XML schema

from Wikipedia, the free encyclopedia

XML Schema, or XSD (XML Schema Definition) for short , is a W3C recommendation for defining structures for XML documents. Unlike the classic XML DTDs , the structure is described in the form of an XML document. A large number of data types are also supported.

XML schema describes data types, individual XML schema instances (documents) and groups of such instances in a complex schema language . A concrete XML schema is also known as an XSD (XML Schema Definition) and the file usually has the extension .xsd . In contrast to DTDs , when using XML schemas, a distinction can be made between the name of the XML type and the name of the XML tag used in the instance.

In addition to XML schema, there are other concepts for defining XML structures, such as RELAX NG or Schematron . Also DTD as a standard component of XML itself can be used.

Data types

XML Schema distinguishes between simple (atomic) data types and complex data types.
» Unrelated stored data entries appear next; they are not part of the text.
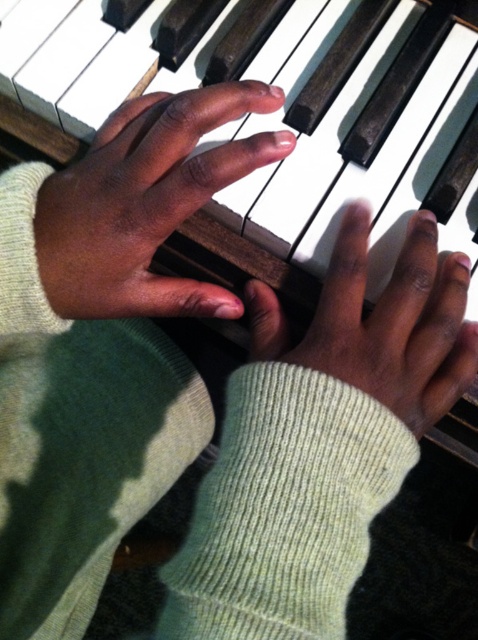 You are a photographer trying to capture the hands playing the piano. Which hand, the dark skin hand at upper center or the smooth skin hand at center, is closer to the camera lens?

The dark skin hand at upper center is closer to the camera lens because the smooth skin hand at center is behind it.

You are a photographer setting up a close shot of two hands on a piano. The scene requires that the wider hand must be placed on the left side of the narrower one to frame the composition properly. Given the dark skin hand at upper center and the smooth skin hand at center, which hand should be positioned on the left to meet this requirement?

The dark skin hand at upper center is wider than the smooth skin hand at center, so it should be placed on the left side to meet the composition requirement. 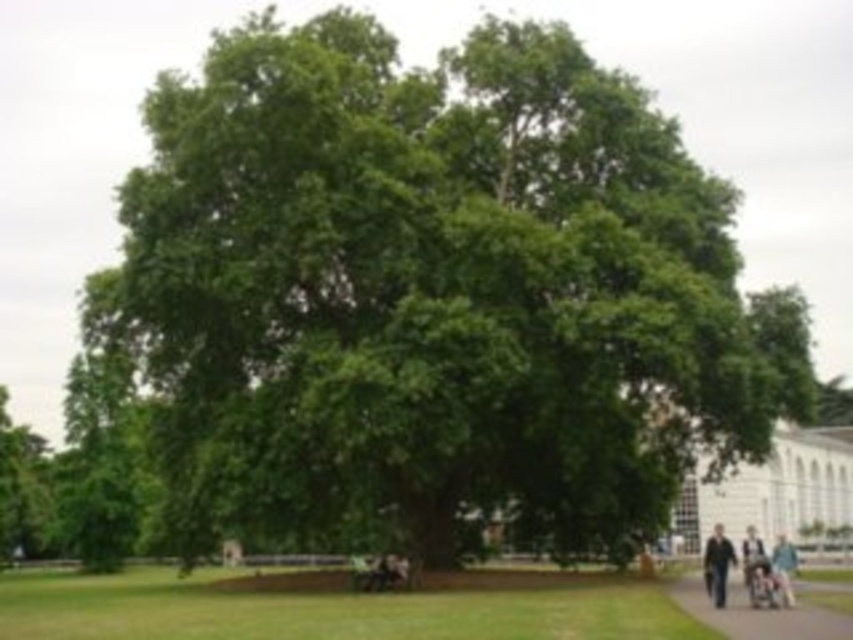 You are a gardener planning to install a new flower bed along the edge of the smooth asphalt path at lower right and the dark gray pants at lower right. Which object should you consider for the flower bed placement to ensure it doesn t interfere with the existing structures?

The smooth asphalt path at lower right is thinner than the dark gray pants at lower right, so you should place the flower bed near the dark gray pants at lower right since it has more space available. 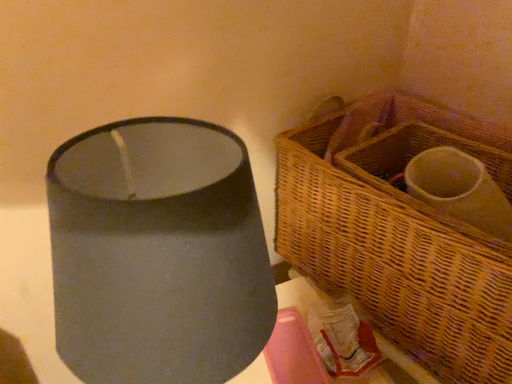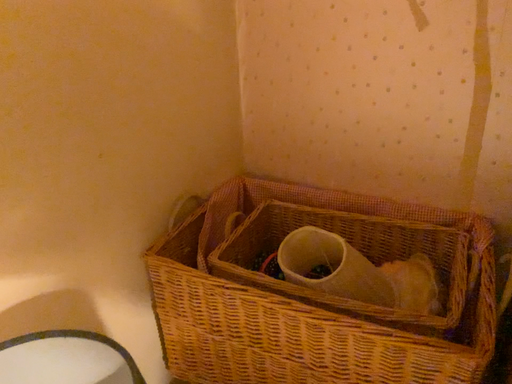 Question: How did the camera likely rotate when shooting the video?

Choices:
 (A) rotated left
 (B) rotated right

Answer: (B) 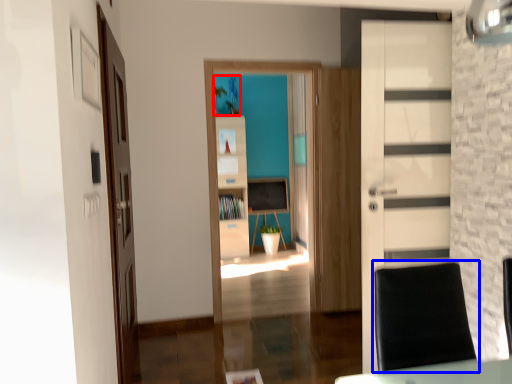 Question: Which object appears closest to the camera in this image, plant (highlighted by a red box) or swivel chair (highlighted by a blue box)?

Choices:
 (A) plant
 (B) swivel chair

Answer: (B) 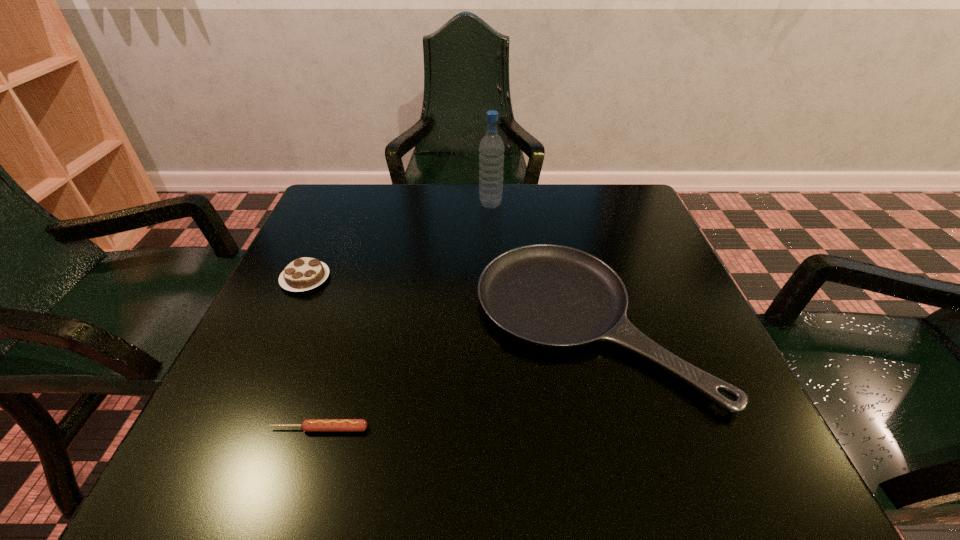 Locate an element on the screen. This screenshot has height=540, width=960. the farthest object is located at coordinates (491, 148).

Identify the location of the tallest object. (491, 148).

Locate an element on the screen. The height and width of the screenshot is (540, 960). chocolate cake is located at coordinates (303, 274).

The image size is (960, 540). In order to click on frying pan in this screenshot , I will do `click(549, 295)`.

Where is `the nearest object`? The height and width of the screenshot is (540, 960). the nearest object is located at coordinates (309, 425).

In order to click on sausage in this screenshot , I will do `click(309, 425)`.

I want to click on blank space located on the front of the farthest object, so click(x=492, y=250).

You are a GUI agent. You are given a task and a screenshot of the screen. Output one action in this format:
    pyautogui.click(x=<x>, y=<y>)
    Task: Click on the vacant space located 0.280m on the front of the chocolate cake
    This screenshot has width=960, height=540.
    Given the screenshot: What is the action you would take?
    pyautogui.click(x=240, y=423)

I want to click on vacant space situated on the back of the second shortest object, so click(x=564, y=221).

The width and height of the screenshot is (960, 540). I want to click on free spot located on the right of the nearest object, so click(415, 429). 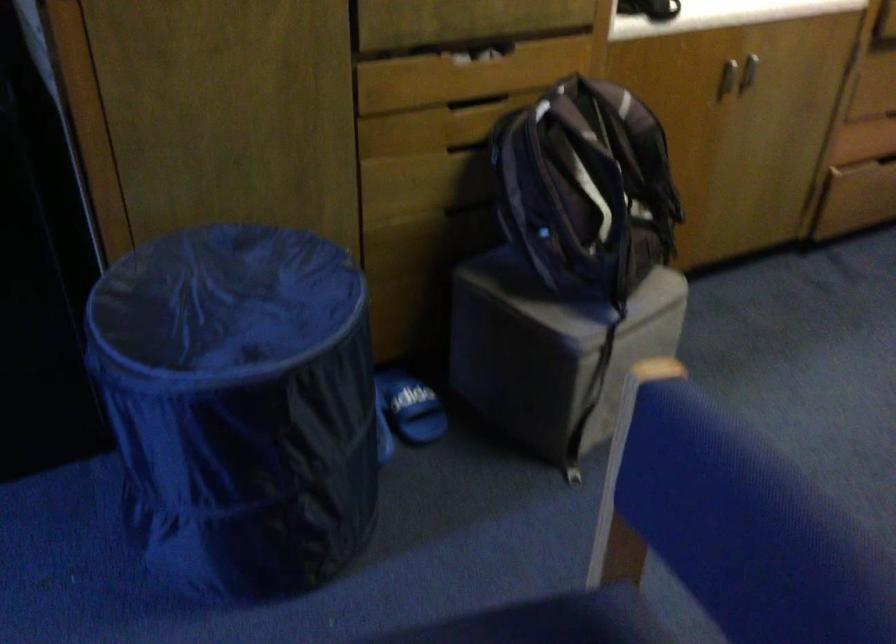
In the following text, the term type denotes the abstract specification of the structure of a section within an XML document. Data types in XML Schema are classified into built-in or predefined (built-in) and custom (user defined) data types.

In the specification of the W3C for XML schema , 19 preset primitive data types (e.g. boolean, string, float, date and NOTATION ) and another 25 derived primitive data types (such as ID and integer ) are defined.

Simple guys

XML Schema provides some basic atomic data types. The atomic data types contain the "classic" types, as they are also partly specified in other type systems (e.g. C , Java or SQL ):

  • xs:string
  • xs:decimal
  • xs:integer
  • xs:float
  • xs:boolean
  • xs:date
  • xs:time

There are also other XML-specific atomic types, including:

  • QName: qualified name, globally unique identifier. Composed of so-called NCNames (Non-Colonized Names), each NCName to the last one namespace (namespace) , respectively. The last NCName corresponds to the local name within the namespace. The individual NCNames are combined to form a QName using a period (.) .
  • anyURI: Uniform Resource Identifier ( URI )
  • language: Language name, e.g. B. de-DE, en-US, fr
  • ID: Identification attribute within XML elements
  • IDREF: Reference to an ID value

Simple XML data types must neither contain XML child elements nor have XML attributes.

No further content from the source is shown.